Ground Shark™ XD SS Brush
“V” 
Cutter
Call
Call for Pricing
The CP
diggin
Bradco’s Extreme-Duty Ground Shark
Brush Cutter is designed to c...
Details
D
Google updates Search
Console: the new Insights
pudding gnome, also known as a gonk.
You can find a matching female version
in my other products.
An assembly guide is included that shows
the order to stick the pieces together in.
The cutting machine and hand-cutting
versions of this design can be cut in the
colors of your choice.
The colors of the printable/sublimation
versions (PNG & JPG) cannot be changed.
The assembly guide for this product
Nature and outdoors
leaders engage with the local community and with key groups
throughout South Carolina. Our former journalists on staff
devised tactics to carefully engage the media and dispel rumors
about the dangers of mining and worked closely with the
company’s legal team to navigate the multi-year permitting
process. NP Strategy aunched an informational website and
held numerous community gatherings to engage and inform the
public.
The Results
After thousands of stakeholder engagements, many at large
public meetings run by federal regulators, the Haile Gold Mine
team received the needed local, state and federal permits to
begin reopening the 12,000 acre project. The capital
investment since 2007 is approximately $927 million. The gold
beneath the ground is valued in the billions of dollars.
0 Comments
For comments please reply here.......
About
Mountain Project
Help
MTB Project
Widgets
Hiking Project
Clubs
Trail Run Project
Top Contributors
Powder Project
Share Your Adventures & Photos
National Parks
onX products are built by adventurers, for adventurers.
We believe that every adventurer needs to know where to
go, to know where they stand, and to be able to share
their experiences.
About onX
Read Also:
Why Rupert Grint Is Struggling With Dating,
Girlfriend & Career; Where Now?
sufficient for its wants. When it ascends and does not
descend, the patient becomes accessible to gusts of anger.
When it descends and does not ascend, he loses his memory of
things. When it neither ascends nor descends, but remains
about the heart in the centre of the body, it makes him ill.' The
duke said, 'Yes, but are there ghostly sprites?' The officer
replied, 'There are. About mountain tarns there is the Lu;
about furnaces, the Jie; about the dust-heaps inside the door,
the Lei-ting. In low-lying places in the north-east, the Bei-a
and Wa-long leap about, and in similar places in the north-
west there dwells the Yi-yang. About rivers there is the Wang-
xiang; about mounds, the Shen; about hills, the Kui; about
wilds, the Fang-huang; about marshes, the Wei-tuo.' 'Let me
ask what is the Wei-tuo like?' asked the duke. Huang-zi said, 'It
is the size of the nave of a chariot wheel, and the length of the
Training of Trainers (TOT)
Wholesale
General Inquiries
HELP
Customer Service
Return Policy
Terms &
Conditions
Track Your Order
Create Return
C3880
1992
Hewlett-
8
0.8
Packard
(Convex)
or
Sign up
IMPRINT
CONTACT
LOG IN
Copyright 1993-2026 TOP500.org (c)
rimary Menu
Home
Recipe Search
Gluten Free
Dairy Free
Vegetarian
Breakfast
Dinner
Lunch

---

# [Instructions for the task]
Return exactly, please, the lines of the material from the first one down to and including the line where "things. When it" appears.

# [Task solution]
Ground Shark™ XD SS Brush
“V” 
Cutter
Call
Call for Pricing
The CP
diggin
Bradco’s Extreme-Duty Ground Shark
Brush Cutter is designed to c...
Details
D
Google updates Search
Console: the new Insights
pudding gnome, also known as a gonk.
You can find a matching female version
in my other products.
An assembly guide is included that shows
the order to stick the pieces together in.
The cutting machine and hand-cutting
versions of this design can be cut in the
colors of your choice.
The colors of the printable/sublimation
versions (PNG & JPG) cannot be changed.
The assembly guide for this product
Nature and outdoors
leaders engage with the local community and with key groups
throughout South Carolina. Our former journalists on staff
devised tactics to carefully engage the media and dispel rumors
about the dangers of mining and worked closely with the
company’s legal team to navigate the multi-year permitting
process. NP Strategy aunched an informational website and
held numerous community gatherings to engage and inform the
public.
The Results
After thousands of stakeholder engagements, many at large
public meetings run by federal regulators, the Haile Gold Mine
team received the needed local, state and federal permits to
begin reopening the 12,000 acre project. The capital
investment since 2007 is approximately $927 million. The gold
beneath the ground is valued in the billions of dollars.
0 Comments
For comments please reply here.......
About
Mountain Project
Help
MTB Project
Widgets
Hiking Project
Clubs
Trail Run Project
Top Contributors
Powder Project
Share Your Adventures & Photos
National Parks
onX products are built by adventurers, for adventurers.
We believe that every adventurer needs to know where to
go, to know where they stand, and to be able to share
their experiences.
About onX
Read Also:
Why Rupert Grint Is Struggling With Dating,
Girlfriend & Career; Where Now?
sufficient for its wants. When it ascends and does not
descend, the patient becomes accessible to gusts of anger.
When it descends and does not ascend, he loses his memory of
things. When it neither ascends nor descends, but remains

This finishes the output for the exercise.